Foreign investors flee on tax surcharges and slow economy

India’s loss in stocks in July has been the gain of Thailand, Indonesia, South Korea and Japan, as these countries have seen July inflows ranging from USD 400 million to USD 1.7 billion.
Representational image
Representational image

July was market mayhem at its worst. By the end of trading day on Tuesday, the second last day of the month, the Nifty Index had slumped to 11,085, losing 603 points or 5.2 per cent in just nine sessions. This was the lowest level of the stock market in the last five months. The sharp erosion has been triggered by a massive sell-off by Foreign Portfolio Investors (FPIs), who have pulled out more than Rs 11,000 crore last month on worries about the new, inhospitable tax surcharges and a slowing economy.

India’s loss has been the gain of Thailand, Indonesia, South Korea and Japan, as these countries have seen July inflows ranging from USD 400 million to USD 1.7 billion.  This mood is in sharp contrast to the run-up to general elections and after, where the Modi government winning a second term saw the same FPIs pumping in over Rs 60,000 crore into the Indian capital markets in the March-May period. 

Budget shockers

The strong India bet was born from an expectation of a high growth, strong economic stimulus by investors. Unfortunately, Nirmala Sitharaman’s maiden budget proved to a shocker. The Robin Hood tax on the super-rich – 3 per cent rise for those earning between Rs  2 and 5 crore a year and 7 per cent rise for those with incomes above Rs  5 crore - has taken the highest income tax slab to 42.7 per cent, provoking sniggers about the return of Nehruvian socialism. 

As the realisation has sunk in that the high individual tax rates are applicable to trusts and Association of Persons (AoPs) as well, these foreign investors began withdrawing to look for greener pastures. As many as 40 per cent of the over 9,000 FPIs are registered in India as trusts or AoPs to side-step cumbersome disclosure rules.

The Budget also imposed a 20 per cent tax on share buybacks by listed companies and increased minimum public shareholding to 35 per cent from the earlier 25 per cent. All this has been perceived as interfering with the flexibility of promoters to devise their ownership norms. 

In her reply to the flak she faced, Finance Minister Nirmala Sitharaman said only 5,000 super-rich individuals were hit by the highest IT slabs; and as many as 8-10 other countries too have higher 40-50 per cent slabs for the rich. However, the market is not impressed. Many have pointed out that Scandinavian countries like Belgium and others like Germany, who have high tax regimes, also have sophisticated welfare programmes to which this tax money is directly routed. India doesn’t. 

Slowdown blues

There was expectation that following representations by industry federations and foreign investors to PMO, some elements of the tax surcharge would be rolled back. However, the government was unmoved; once that became clear, the market meltdown has gathered pace. Another fear of those pulling out money from India is the sputtering economy.
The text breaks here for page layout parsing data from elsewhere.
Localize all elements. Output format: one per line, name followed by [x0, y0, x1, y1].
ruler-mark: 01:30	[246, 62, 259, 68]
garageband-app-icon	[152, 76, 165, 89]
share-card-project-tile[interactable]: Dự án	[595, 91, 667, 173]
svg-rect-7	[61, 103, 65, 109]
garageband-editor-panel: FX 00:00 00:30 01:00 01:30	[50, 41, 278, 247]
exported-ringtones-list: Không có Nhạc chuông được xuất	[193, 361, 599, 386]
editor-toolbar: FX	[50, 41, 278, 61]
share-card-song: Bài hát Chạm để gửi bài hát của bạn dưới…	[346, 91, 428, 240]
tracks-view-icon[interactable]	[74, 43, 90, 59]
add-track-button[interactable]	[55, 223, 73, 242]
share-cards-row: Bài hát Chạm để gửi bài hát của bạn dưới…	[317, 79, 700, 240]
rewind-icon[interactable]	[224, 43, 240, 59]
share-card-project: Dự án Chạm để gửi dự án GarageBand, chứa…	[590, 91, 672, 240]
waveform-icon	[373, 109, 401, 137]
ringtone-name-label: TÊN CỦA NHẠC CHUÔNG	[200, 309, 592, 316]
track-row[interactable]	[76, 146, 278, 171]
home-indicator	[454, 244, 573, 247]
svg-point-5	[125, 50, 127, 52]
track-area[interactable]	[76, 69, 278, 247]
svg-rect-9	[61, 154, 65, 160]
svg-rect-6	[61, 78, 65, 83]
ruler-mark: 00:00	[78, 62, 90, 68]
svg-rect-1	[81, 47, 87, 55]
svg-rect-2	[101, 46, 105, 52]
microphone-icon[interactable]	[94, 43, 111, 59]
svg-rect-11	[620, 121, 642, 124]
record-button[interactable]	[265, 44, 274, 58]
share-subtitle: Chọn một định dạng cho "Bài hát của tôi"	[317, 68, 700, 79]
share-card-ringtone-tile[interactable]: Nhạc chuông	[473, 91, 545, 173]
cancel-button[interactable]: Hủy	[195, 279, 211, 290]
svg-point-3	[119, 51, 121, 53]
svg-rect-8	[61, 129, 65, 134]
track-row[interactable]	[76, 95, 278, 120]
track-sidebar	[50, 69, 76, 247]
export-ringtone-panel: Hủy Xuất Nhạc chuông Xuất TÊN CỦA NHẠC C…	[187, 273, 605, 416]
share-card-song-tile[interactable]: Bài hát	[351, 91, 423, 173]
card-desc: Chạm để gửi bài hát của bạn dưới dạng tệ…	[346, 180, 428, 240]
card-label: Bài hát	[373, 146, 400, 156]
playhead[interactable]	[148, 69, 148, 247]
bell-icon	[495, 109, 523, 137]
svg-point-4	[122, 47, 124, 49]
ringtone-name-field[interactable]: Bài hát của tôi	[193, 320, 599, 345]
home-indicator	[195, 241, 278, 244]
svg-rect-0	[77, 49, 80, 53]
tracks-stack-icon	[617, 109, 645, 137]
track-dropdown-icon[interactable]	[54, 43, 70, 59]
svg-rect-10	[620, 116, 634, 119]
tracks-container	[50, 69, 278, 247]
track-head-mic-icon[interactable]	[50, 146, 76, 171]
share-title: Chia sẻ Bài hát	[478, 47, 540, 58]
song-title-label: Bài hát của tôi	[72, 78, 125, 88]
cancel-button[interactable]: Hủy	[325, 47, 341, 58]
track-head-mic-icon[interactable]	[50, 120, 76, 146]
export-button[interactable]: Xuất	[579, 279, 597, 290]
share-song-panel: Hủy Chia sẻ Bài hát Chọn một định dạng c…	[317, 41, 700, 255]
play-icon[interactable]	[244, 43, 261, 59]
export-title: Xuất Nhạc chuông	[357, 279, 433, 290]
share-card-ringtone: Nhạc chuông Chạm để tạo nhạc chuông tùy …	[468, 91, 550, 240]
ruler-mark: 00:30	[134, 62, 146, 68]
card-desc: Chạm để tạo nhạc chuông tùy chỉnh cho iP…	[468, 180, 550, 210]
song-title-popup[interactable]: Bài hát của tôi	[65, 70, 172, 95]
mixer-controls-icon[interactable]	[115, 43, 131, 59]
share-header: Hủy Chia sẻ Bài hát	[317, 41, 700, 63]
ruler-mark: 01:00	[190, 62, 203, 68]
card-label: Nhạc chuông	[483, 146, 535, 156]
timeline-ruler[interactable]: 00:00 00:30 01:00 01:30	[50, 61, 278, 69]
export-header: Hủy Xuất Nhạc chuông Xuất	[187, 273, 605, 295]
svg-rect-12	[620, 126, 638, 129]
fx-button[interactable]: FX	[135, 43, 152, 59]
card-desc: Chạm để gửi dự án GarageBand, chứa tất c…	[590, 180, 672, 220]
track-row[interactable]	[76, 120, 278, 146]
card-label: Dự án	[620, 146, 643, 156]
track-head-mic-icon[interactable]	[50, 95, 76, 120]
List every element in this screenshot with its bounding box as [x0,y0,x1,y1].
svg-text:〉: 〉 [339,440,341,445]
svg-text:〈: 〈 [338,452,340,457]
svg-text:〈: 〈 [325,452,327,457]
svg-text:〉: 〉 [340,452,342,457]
A slowdown has gripped business activity on flagging demand and poor consumer sentiment; and there seems to be no end in sight.

The latest data released by the commerce and industry ministry shows growth in eight key sectors slowing to a miserable 0.2 per cent in June, as compared to 7.8 per cent growth in June 2018 and 4.3 per cent for the immediate previous month of May. These sectors include coal production, crude oil, natural gas, fertiliser, steel, cement and electricity. 

These core sector segments account for 40 per cent of the index of industrial production, and reflect the withdrawal of consumers from downstream industries such as automobiles (passenger car production was down nearly 36 per cent in July) and housing. 

Besides the perceptible problems of tax surcharge and an economic slowdown, there are other nagging issues dragging down business sentiment. The lack of a level playing field is a constant refrain. The telecom companies say rules are being tweaked to boost Reliance Jio. In retail, the complainants are Walmart and Amazon, who say Reliance is being favoured. 

Quality and merit is at the receiving end. Andhra Pradesh Chief Minister Jagan Mohan Reddy has announced a reservation of 75 per cent of jobs in infrastructure industries for locals. Madhya Pradesh Chief Minister Kamal Nath too has a 70 per cent job reservation in the private sector for the sons of soil. There is a limit to what companies can be forced to crimp and cringe. Growth does not come from pious declarations. An efficient financial and regulatory system has to be in place. In the near term, it is not in sight.

Take, take, but give as well

The finance minister points out that 8-10 other countries too have 40-50% higher tax slabs for the rich, but the markets aren’t impressed. Many point out that Scandinavian countries like Belgium and others like Germany, who have high tax regimes, also have sophisticated welfare programmes to which this tax money is directly routed. India doesn’t.